A new Museum of Ice Cream flagship is opening in New York City

It's the sweetest spot in town: New York City's new Museum of Ice Cream flagship opens this month. Sprinkles abound.
 
 
(CNN) — New York’s hottest museum’s got pastel pop art, its own subway and a line out the door and around the block.
It also might not really be a museum at all.
The Museum of Ice Cream, the mother of all Instagrammable pop-ups, has found a permanent home in New York City’s SoHo neighborhood. It’s the first flagship location following stints in Los Angeles, Miami and San Francisco.
Less an archive of the frozen treat than a Pinterest board come to life, the newest iteration of the Museum of Ice Cream has everything that made the original pop-ups so popular: Pastel. Photo ops. Ice cream.
But the three-story location builds on the success of its predecessors, too: There’s a sleek subway car that transports visitors to the dessert dream world. A top-floor slide straight out of a child’s playground dreams. A sprinkle swimming pool filled with oversized jimmies (not real, for sanitary purposes).
Bethenny Frankel (founder of Skinnygirl cocktails and "Real Housewife of New York" star) makes sprinkle-angels during a recent visit to the Museum of Ice Cream's SoHo flagship.
 
 
Bethenny Frankel (founder of Skinnygirl cocktails and “Real Housewife of New York” star) makes sprinkle-angels during a recent visit to the Museum of Ice Cream’s SoHo flagship.
Cindy Ord/Getty Images
Everything is bubblegum pink. Not all of it is edible, but there’s a scoop shop, too, and it’s open to hungry passersby who aren’t interested in paying admission.

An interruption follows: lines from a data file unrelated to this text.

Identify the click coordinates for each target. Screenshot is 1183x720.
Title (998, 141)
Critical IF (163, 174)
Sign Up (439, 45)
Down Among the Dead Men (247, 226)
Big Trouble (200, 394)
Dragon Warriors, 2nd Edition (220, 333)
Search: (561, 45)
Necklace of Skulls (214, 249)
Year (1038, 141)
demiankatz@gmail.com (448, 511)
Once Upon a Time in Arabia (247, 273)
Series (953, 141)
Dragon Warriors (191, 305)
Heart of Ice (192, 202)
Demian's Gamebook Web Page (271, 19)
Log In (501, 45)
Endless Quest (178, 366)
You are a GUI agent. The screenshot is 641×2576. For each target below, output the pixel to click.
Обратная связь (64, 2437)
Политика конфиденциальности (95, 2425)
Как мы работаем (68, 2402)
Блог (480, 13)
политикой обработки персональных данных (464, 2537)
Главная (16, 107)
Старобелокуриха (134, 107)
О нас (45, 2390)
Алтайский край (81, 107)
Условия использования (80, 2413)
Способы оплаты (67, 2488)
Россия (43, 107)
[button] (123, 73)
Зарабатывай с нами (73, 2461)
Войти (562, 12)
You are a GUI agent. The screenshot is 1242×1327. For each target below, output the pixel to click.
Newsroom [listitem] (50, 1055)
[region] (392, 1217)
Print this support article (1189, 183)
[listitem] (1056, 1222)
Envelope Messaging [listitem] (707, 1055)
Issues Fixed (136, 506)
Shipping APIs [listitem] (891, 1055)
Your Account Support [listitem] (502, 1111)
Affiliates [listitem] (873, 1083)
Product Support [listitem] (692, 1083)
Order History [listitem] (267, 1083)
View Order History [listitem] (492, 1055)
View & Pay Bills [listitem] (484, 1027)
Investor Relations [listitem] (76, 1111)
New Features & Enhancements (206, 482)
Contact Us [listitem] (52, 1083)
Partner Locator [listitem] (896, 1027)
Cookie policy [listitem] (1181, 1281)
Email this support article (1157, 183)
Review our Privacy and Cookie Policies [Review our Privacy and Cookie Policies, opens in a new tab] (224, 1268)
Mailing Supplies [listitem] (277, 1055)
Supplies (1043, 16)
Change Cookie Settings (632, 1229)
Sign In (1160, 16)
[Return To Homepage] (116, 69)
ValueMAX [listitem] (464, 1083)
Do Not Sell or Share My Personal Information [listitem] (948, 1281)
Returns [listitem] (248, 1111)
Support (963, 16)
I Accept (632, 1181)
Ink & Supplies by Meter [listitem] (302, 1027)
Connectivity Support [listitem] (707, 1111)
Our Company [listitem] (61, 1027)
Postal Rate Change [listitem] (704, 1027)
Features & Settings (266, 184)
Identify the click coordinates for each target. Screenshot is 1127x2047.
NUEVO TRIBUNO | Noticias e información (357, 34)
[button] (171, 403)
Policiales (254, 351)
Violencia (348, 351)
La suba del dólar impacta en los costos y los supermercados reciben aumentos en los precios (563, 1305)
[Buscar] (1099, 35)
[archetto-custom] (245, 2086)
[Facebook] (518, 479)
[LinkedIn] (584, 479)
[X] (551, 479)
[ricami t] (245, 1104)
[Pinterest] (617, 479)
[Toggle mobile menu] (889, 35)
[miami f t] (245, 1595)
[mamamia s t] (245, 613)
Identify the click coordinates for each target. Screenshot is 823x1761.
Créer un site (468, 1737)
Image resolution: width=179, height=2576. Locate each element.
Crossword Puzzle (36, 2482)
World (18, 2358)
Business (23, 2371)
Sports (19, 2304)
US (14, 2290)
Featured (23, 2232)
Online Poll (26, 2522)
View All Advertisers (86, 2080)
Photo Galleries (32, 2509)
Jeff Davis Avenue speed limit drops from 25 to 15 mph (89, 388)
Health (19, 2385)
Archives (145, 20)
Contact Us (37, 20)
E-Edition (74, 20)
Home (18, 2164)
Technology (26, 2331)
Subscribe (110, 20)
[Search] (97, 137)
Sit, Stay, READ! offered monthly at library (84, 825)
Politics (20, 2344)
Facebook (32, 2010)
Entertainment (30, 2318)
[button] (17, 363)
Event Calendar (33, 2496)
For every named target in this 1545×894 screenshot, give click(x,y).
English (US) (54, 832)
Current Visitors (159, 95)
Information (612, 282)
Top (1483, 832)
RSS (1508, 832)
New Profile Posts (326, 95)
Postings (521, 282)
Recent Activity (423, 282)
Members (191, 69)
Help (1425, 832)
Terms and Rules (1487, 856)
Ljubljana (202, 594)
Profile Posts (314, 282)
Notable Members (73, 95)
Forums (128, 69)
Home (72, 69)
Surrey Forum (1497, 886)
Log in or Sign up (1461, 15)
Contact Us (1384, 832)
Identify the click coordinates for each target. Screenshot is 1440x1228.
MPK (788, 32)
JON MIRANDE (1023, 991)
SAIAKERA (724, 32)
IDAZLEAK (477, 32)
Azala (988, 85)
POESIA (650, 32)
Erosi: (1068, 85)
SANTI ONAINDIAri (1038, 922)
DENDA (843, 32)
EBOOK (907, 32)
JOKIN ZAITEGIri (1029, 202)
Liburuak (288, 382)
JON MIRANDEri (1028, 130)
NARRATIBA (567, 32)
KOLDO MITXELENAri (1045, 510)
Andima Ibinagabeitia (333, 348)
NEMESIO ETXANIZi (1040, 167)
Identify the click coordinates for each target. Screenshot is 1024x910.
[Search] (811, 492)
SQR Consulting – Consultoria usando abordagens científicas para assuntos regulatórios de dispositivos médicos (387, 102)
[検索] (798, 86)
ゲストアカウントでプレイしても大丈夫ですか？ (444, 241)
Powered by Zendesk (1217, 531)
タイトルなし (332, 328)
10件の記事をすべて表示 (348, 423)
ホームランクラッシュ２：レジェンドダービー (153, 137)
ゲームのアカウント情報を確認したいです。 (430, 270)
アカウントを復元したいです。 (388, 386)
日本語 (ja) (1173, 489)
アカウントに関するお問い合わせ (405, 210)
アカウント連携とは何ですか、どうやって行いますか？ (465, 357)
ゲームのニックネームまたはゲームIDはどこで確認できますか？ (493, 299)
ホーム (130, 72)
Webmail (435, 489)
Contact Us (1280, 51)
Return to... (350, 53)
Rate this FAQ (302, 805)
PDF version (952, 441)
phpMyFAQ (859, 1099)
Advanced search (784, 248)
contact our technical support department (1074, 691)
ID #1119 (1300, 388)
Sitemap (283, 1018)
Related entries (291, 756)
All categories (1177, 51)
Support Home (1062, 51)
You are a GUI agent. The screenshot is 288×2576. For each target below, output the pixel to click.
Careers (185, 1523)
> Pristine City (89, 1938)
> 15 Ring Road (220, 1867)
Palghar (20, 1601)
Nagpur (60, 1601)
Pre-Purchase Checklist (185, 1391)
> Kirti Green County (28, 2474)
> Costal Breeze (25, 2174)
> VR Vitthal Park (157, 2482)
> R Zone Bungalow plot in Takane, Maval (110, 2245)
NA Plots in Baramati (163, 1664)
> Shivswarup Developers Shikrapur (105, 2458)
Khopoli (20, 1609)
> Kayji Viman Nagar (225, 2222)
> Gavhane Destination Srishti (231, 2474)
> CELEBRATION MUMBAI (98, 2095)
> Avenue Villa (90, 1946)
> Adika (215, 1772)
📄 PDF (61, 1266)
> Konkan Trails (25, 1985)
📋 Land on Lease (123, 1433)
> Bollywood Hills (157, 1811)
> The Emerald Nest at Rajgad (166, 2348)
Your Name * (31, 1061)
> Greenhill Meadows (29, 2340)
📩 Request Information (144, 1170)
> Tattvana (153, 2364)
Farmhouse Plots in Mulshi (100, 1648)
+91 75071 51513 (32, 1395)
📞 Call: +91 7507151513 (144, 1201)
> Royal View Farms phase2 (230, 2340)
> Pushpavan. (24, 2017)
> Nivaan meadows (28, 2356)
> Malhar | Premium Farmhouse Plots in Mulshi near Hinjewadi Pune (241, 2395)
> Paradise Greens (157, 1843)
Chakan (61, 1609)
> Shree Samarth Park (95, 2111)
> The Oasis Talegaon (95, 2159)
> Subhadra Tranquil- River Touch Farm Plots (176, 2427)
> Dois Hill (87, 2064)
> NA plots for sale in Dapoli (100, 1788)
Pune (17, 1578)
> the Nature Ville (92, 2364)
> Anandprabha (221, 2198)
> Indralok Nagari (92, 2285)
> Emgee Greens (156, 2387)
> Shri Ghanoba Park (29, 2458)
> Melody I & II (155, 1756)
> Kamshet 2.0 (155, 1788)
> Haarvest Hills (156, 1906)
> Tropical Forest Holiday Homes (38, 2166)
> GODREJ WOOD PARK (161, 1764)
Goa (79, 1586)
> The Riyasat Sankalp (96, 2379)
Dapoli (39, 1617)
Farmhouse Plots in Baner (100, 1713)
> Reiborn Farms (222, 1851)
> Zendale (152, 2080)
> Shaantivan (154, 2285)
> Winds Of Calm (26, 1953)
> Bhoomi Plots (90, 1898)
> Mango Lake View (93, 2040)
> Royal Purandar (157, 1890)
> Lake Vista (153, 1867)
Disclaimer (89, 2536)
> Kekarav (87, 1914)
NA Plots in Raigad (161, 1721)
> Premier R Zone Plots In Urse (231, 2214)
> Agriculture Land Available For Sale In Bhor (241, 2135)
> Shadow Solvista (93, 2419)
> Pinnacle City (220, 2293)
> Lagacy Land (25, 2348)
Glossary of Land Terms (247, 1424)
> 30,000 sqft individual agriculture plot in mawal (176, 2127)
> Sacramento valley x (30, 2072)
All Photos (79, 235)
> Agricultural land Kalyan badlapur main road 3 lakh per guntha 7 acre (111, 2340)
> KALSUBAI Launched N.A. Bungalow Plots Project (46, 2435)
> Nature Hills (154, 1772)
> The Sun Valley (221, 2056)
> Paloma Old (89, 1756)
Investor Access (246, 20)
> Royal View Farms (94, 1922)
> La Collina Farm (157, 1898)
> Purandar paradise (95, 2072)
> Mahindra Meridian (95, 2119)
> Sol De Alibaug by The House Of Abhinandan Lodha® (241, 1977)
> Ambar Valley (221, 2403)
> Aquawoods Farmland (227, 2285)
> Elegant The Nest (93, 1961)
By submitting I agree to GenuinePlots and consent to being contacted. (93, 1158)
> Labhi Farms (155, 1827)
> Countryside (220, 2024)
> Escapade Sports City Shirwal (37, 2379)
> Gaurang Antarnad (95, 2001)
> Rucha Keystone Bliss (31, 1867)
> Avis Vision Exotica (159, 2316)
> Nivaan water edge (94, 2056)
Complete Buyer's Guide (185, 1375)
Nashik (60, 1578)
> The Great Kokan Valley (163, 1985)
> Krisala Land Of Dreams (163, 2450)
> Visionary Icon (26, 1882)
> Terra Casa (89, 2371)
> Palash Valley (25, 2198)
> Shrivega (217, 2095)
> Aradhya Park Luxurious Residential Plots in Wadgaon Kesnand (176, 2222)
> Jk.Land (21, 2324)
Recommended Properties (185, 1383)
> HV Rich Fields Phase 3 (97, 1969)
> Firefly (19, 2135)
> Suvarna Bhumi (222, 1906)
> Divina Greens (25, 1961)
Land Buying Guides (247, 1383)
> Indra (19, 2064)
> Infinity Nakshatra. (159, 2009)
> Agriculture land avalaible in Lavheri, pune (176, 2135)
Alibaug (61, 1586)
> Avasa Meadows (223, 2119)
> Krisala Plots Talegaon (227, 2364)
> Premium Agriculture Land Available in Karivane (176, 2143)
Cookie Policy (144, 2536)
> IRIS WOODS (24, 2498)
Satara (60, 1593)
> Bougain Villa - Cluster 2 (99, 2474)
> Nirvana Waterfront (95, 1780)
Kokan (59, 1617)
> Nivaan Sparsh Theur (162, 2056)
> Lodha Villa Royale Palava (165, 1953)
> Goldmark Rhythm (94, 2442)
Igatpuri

The 2016 original kicked off a photo-friendly pop-up trend

Photo-friendly pop-up experiences like the Rose Mansion and Color Factory owe their success to the Museum of Ice Cream: Its 2016 New York debut sold out within five days of opening, the New York Times reported at the time.
 
Founder and creative strategist Maryellis Bunn dreamed of basking in sprinkles. So she designed an interactive art gallery where she — and 30,000 other New Yorkers — could do just that.
Now the museum is back in Manhattan for good. Tickets start at $39, plus more for private sprinkle pool parties and DJ sessions with up to 40 friends.
You may not learn a ton about the history of the beloved dessert, but you’ll have more than enough photos to share of your candy-colored visit.